Antes, eu não me via como um típico baiano. Depois, dei-me conta de que a ideia de baianidade está mais num plano imaginativo do que real, embora essa tal baianidade carregue consigo muitas caraterísticas intrínsecas, como certos ritmos, temas, abordagens, etc. Essa visão expressa, de certa forma, o que falei sobre consciência e tudo mais. Todavia, ao contrário da minha vertente na música erudita, Blue Spell tem título e nome de faixas em inglês. Acho muito importante que nós, brasileiros, cantemos em português, identifiquemos nossa obra com títulos em português. Pelas razões que já mencionei, como a divulgação e comunicação em outros países, e pelo caráter mais de album instrumental de difusão virtual, permiti a mim mesmo ter esse tipo de atitude. Acredito que mesmo a música "tipicamente" baiana seja potencialmente universal.
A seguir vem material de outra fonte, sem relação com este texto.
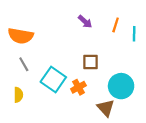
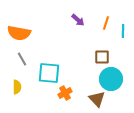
brown square: (90, 62) -> (102, 57), moved
cyan square: (53, 80) -> (49, 73), turned -30
orange cross: (78, 87) -> (65, 93), moved

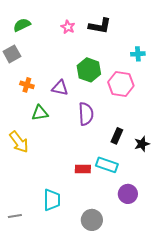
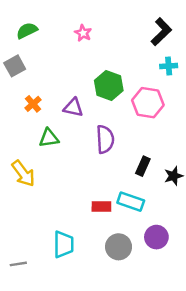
black L-shape: (100, 26) -> (161, 32), moved, turned -55
orange cross: (27, 85) -> (33, 104), turned 32
gray circle: (92, 220) -> (119, 247), moved

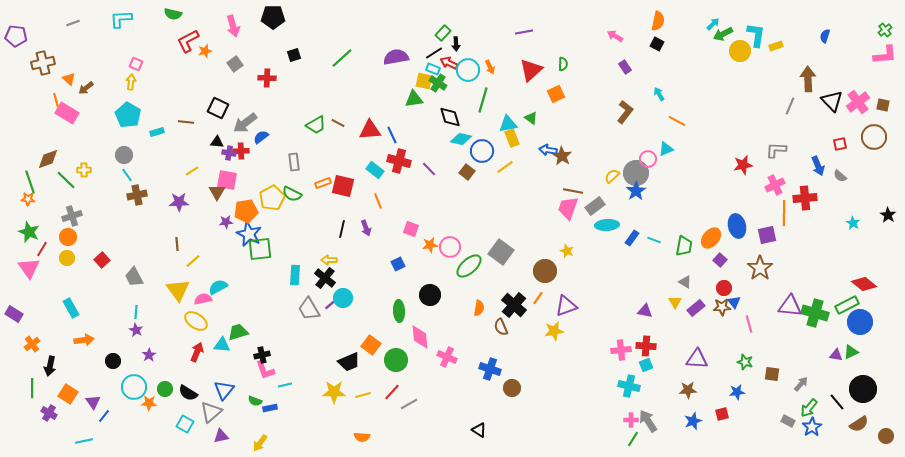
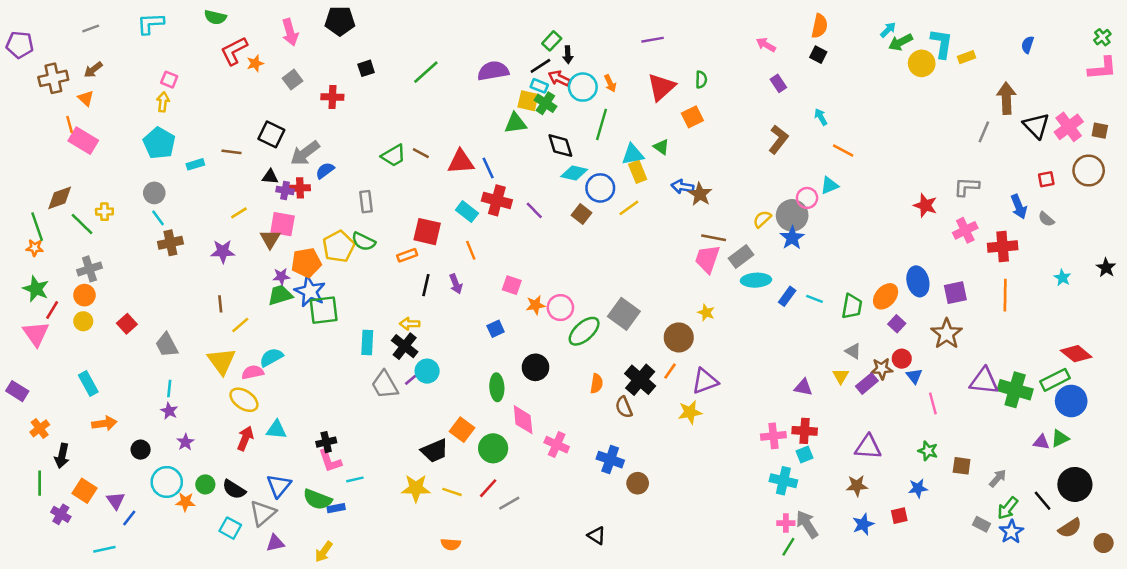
brown arrow: (86, 88) -> (93, 70), moved
red star: (743, 165) -> (925, 205), turned 30
orange rectangle: (323, 183) -> (407, 255), moved
orange line: (784, 213) -> (1005, 295), moved
brown star: (722, 307) -> (882, 369), moved
green trapezoid: (238, 332) -> (280, 295), moved
yellow line: (363, 395) -> (452, 492), turned 35
green semicircle: (255, 401) -> (317, 499), size x1.6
Já ouvi muito da música produzida no Brasil tocada espontaneamente ou países como Holanda, Suécia, Inglaterra, Israel e aqui em Portugal.
Vendo o Brasil e a Bahia de longe, você sente saudade? O que te faz falta daqui?
Sinto saudade, sim. Muita. Mas quem me conhece de perto sabe também que sempre tive uma relação delicada com Salvador, mais especificamente. Acho que o ambiente de Salvador desperdiça muito do seu potencial e causa muita tensão no dia-a-dia das pessoas. Muitas pessoas agem como se sentissem ameaçadas o tempo inteiro. Mas também tem muitas coisas positivas que encantam tanto quem é do Brasil como quem é de fora, como a riqueza cultural. De comida e calor, até coisas mais pessoais, como família e amigos, sinto falta da forma espontânea e informal como as pessoas se relacionam. Ano passado estive no Brasil por dois meses, divididos entre Salvador e Guanambi, minha terra natal. O tempo foi insuficiente pra fazer tudo que gostaria. Mas, de certa forma, há relações que melhoram com a distância. Esse foi meu caso com o Brasil. Como num processo de transcendência e elevação de consciência, onde é preciso olhar para dentro e ver a si mesmo de fora, olhar para o Brasil, estando fora do Brasil, é no mínimo, enriquecedor.